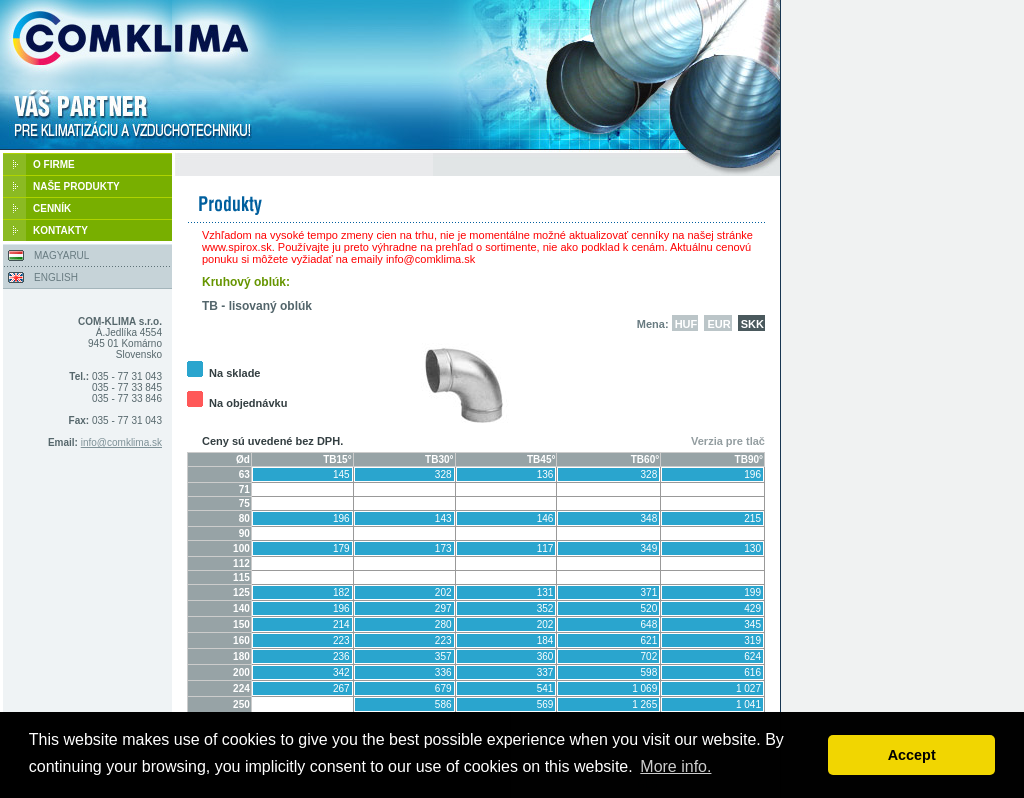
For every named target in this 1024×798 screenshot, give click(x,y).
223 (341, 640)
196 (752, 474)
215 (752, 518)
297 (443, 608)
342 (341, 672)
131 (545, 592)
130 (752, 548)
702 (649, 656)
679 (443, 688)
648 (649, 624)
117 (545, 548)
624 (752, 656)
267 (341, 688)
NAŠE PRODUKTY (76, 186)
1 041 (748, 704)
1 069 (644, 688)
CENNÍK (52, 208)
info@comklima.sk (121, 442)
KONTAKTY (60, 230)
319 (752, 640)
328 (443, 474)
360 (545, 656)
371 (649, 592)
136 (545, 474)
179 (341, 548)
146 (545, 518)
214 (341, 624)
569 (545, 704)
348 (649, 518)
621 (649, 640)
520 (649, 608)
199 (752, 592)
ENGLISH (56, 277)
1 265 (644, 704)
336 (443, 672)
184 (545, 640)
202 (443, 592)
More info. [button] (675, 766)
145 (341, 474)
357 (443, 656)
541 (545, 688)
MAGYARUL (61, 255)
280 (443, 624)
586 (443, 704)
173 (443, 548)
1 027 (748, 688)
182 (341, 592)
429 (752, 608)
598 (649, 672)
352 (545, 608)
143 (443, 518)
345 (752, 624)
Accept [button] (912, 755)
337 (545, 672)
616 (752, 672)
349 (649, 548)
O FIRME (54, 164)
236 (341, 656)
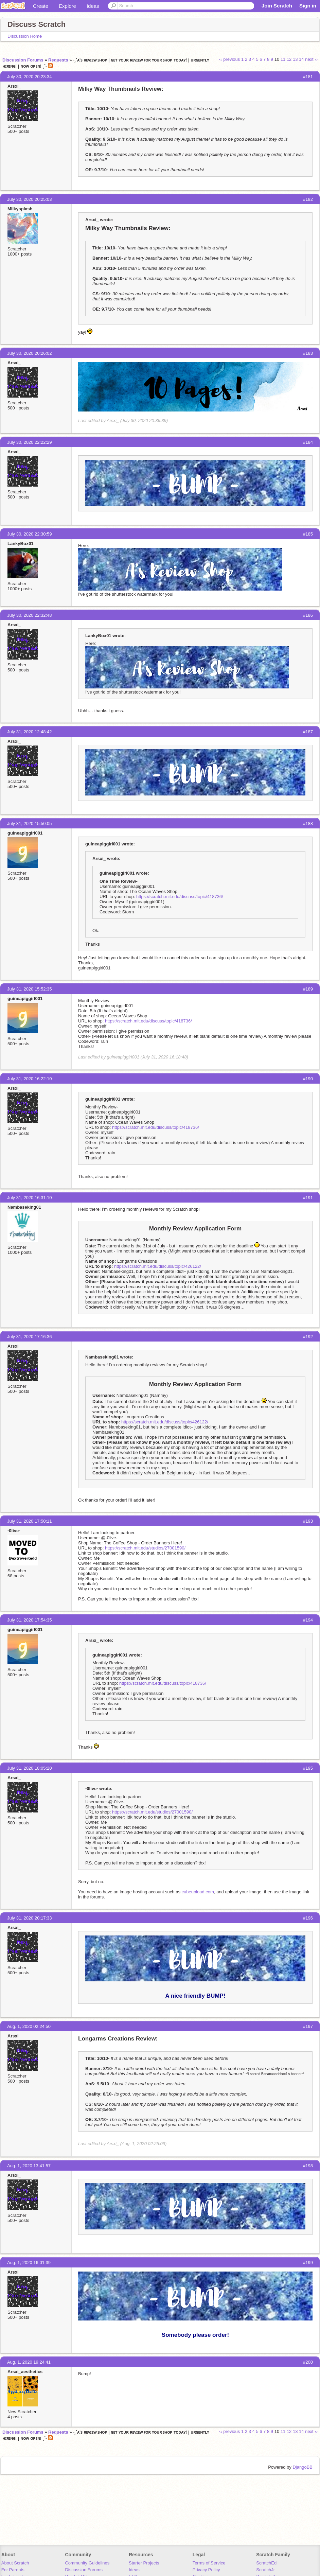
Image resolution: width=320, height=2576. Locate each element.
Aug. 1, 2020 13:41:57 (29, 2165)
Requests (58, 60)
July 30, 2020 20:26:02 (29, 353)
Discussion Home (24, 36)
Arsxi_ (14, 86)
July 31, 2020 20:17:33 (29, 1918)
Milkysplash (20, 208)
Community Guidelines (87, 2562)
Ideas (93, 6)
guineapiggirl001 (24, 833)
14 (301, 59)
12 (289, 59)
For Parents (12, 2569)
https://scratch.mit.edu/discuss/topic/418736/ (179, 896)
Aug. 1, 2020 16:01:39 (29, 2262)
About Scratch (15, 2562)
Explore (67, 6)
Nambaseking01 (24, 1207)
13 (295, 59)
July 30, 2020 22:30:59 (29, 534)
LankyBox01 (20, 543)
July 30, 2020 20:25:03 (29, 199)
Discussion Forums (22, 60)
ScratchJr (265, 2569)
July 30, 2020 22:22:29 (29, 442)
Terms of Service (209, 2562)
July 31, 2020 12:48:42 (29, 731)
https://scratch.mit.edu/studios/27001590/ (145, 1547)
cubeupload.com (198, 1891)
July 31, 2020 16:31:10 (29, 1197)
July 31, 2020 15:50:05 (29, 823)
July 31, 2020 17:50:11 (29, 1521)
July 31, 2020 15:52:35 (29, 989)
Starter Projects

---

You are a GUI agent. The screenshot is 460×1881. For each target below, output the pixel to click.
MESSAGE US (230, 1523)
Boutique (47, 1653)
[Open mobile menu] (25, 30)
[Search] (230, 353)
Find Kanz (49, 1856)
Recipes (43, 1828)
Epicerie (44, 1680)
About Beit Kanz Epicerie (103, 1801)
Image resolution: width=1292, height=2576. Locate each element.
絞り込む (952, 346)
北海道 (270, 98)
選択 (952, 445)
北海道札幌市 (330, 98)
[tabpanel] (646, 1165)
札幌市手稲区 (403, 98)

---

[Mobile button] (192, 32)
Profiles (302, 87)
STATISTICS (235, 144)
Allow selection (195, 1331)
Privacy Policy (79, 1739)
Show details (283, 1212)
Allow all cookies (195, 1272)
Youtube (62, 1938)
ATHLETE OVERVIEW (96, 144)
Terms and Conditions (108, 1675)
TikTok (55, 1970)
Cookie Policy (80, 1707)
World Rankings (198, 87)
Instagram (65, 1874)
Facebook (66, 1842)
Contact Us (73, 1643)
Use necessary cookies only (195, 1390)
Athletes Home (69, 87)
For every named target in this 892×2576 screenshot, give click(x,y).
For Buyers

### Directions for this task:
Using the records above, repeat exactly the run of lines that starts with the line with "371 (649, 592)" and goes on through the line with "https://scratch.mit.edu/studios/27001590/ (145, 1547)"; omit each picture.

### Answer to this problem:
371 (649, 592)
136 (545, 474)
179 (341, 548)
146 (545, 518)
214 (341, 624)
569 (545, 704)
348 (649, 518)
621 (649, 640)
520 (649, 608)
199 (752, 592)
ENGLISH (56, 277)
1 265 (644, 704)
336 (443, 672)
184 (545, 640)
202 (443, 592)
More info. [button] (675, 766)
145 (341, 474)
357 (443, 656)
541 (545, 688)
MAGYARUL (61, 255)
280 (443, 624)
586 (443, 704)
173 (443, 548)
1 027 (748, 688)
182 (341, 592)
429 (752, 608)
598 (649, 672)
352 (545, 608)
143 (443, 518)
345 (752, 624)
Accept [button] (912, 755)
337 (545, 672)
616 (752, 672)
349 (649, 548)
O FIRME (54, 164)
236 (341, 656)
Image resolution: width=320, height=2576. Locate each element.
Aug. 1, 2020 13:41:57 (29, 2165)
Requests (58, 60)
July 30, 2020 20:26:02 (29, 353)
Discussion Home (24, 36)
Arsxi_ (14, 86)
July 31, 2020 20:17:33 (29, 1918)
Milkysplash (20, 208)
Community Guidelines (87, 2562)
Ideas (93, 6)
guineapiggirl001 (24, 833)
14 (301, 59)
12 (289, 59)
For Parents (12, 2569)
https://scratch.mit.edu/discuss/topic/418736/ (179, 896)
Aug. 1, 2020 16:01:39 (29, 2262)
About Scratch (15, 2562)
Explore (67, 6)
Nambaseking01 (24, 1207)
13 (295, 59)
July 30, 2020 22:30:59 (29, 534)
LankyBox01 (20, 543)
July 30, 2020 20:25:03 (29, 199)
Discussion Forums (22, 60)
ScratchJr (265, 2569)
July 30, 2020 22:22:29 (29, 442)
Terms of Service (209, 2562)
July 31, 2020 12:48:42 (29, 731)
https://scratch.mit.edu/studios/27001590/ (145, 1547)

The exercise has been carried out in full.